L'ancien Carcassonne est le type de la cité militaire du moyen âge. L’accès principal sur le front ouest est la Porte d’Aude. C'est une formidable entrée défensive, protégée de tous côtés par des ouvrages crénelés ; à gauche de la porte, la Tour de la Justice bâtie au XIIIe siècle, entre deux courtines visigothes ; plus loin, la Tour Pinte, seul reste de l’occupation sarrasine, et, ensuite, le Château, dont la puissante masse rectangulaire forme le point culminant de la Cité.
Carcassonne et un seul visiteur par beau temps....
Légende de la photo :
TOURS. — LA LOIRE. — LE PONT DE TOURS N. D. Phot
Tours est la capitale de cette Touraine fleurie et parfumée dont on a dit qu’elle était « le Jardin de la France ». Elle étend son charme et sa grâce aux pieds de la Loire, à laquelle aboutit son artère principale, la rue Nationale, pour former la place des Arts, avec à droite l’ancien Hôtel de Ville et le Musée. Dans l'axe de la rue Nationale, le Pont de Tours réunit la ville à Saint-Symphorien. À proximité du pont, l’île Aucard projette la douceur de ses ombrages sur le fleuve.
Tours.
Légende de la photo :
LE HAVRE. — LA PLACE GAMBETTA. — LE BASSIN DU COMMERCE N. D. Phot
Le Havre séduit autant par la belle ordonnance de ses rues que par le mouvement de ses quais, de ses bassins et de sa jetée. La place Gambetta, située au cœur de la ville, est traversée par la rue de Paris qui descend à l'avant-port; ses deux squares sont ornés des statues en bronze de Bernardin de Saint-Pierre et de Casimir Delavigne, par David d’Angers ; elle est bordée à l’est par le Bassin du Commerce, affecté aux yachts de plaisance, aux torpilleurs et aux grands voiliers.
Le Havre sur les quais, forêt de mats et amas de tôle boulonnée et armée. Des caisses, des charrettes et des tonneaux, des flâneurs et des marins, un garçonnet en costume à la mode, toujours d'inspiration marine, la mer subjugue encore malgré les essais aériens. Et j'aimerais bien savoir ce que fabrique exactement l'individu derrière le pavillon, un sac de jute à la main, des marchandises probablement.
Légende de la photo :
BREST (Finistère). — PORT MILITAIRE ET PONT TOURNANT. N. D. Phot.

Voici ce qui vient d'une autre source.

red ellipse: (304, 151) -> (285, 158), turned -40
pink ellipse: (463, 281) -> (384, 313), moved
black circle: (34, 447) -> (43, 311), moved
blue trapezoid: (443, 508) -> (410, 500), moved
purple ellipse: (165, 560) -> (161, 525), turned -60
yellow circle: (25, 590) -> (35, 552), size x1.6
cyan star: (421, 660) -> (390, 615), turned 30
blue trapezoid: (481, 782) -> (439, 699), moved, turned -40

Le Port de Brest est situé à l’embouchure de La Penfeld; sur ses quais s’étagent d’immenses bâtiments, arsenaux ou chantiers. Dans le bassin, des navires de tous rangs, parfois même un cuirassé, qui, au sortir de la cale-sèche, s’apprête à regagner la rade. Au-dessus, le Pont tournant réunit les collines de Brest et de la Recouvrance ; il mesure 117 mètres de longueur et 27 mètres d'élévation. Du haut de ce pont, on assiste à un magnifique spectacle de travail et d’activité maritime.

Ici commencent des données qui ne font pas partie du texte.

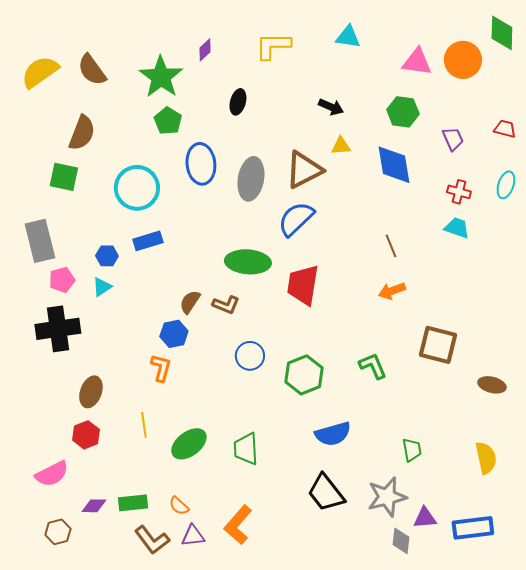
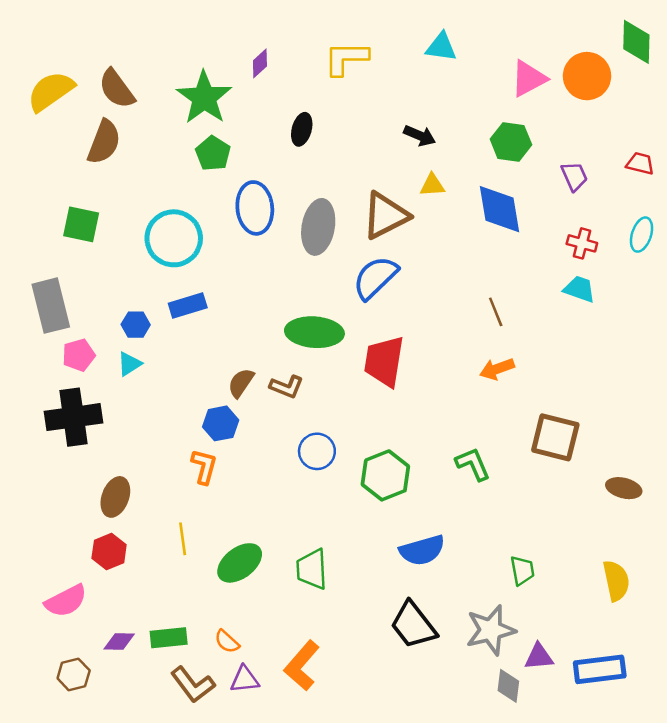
pink triangle: (417, 62) -> (529, 79), turned -36
brown semicircle: (82, 133) -> (104, 142), moved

Un complexe portuaire hallucinant, des gens partout, des bâtiments de toute sorte. Brest, ravagé depuis.
Légende de la photo :
CONSTANTINE (Algérie). — VUE GÉNÉRALE.
Constantine, vrai nid d’aigle entouré par les gorges du Rummel, donne une impression de farouche grandeur avec ses rochers de granit rouge et ses escarpements vertigineux. C’est par ce rude chemin que nos soldats, dans un magnifique élan d'héroïsme montèrent à l'assaut en 1837, pour aller planter sur le faîte le drapeau français. Constantine, quoique modernisée, a gardé sa physionomie arabe avec ses dédales, ses minarets, ses coupoles et, à son point culminant, « La Kasbah » .
Un petit coup de flonflons colonialistes, mais une cité extraordinaire et quelques linges séchant au soleil.
Légende de la photo :
LA MEIJE (Altitude 3,982 mètres). — LA GRAVE (Hautes-Alpes).
Il est peu de spectacle aussi émouvant que cette glorieuse muraille de rochers, couronnée d’un éblouissant écran de glaciers et de neiges. La Grave, bourg de 1,200 habitants, est située sur la Romanche au pied de la Meije, à 1500 mètres de hauteur.
Hautes-Alpes.
Légende de la photo :
ROUTE DE LA GRANDE CHARTREUSE (Isère). — LE PONT SAINT-BRUNO N. D. Phot.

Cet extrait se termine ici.